45665 WILLOW POND PLAZA
STERLING, VA 20164

Some other companies also turn up which appear to be affiliated with Almar, in places like Florida and Zurich, so following the corporate structure should be a fruitful line of investigation.

A. Non says:

A consumer and a Paxfire victim, one of millions

Forget to say:

I am not affiliated in any way with Google, Comcast, Microsoft, or any other company, and I have absolutely no financial interest whatever in this mess. I am simply a consumer, a customer of an ISP and a former (current?) victim of Paxfire search term hijacking, possibly the one described in the Knol by Joseph Harris.

It is crucial to understand that, as my ISP verified in 2008 in independent testing, ALL my google searches were being hijacked, and this appeared to be true for ALL the customers of my ISP.

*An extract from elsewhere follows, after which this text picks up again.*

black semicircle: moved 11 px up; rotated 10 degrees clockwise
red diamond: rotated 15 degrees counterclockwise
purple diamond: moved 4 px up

Once again I would like to draw the attention of reporters to the multiple-redirection documented by the research papers cited above. The authors note that this appears to be designed to fool advertisers into paying for supposed click throughs by many customers, when in fact these companies are paying because the search of one consumer was hijacked by equipment operated by murky companies which appear to be front companies for Paxfire. Now there is a name for that, isn’t there? Its called click-jacking, isn’t it?

Mark Lewyn’s protests that his company is doing nothing wrong, that this is all due to misunderstanding by consumers of what is going wrong with their searches, that if anything did go wrong it is only “by mistake” [sic], are in my view simply not credible. If this is “all a misunderstanding”, why do so many people, including admins for ISPs, say that Paxfire appears to routinely deceive them (the admins), not to mention the consumer?

I renew my call for investigation of Paxfire by the US Congress and by the Attorneys General of the US states (they can start by calling the AG of Nevada to ask about the relations between Almar and Paxfire, and the AG of Pennsylavania, to ask about the relations between Ad-Base, GlobalPops, and Paxfire).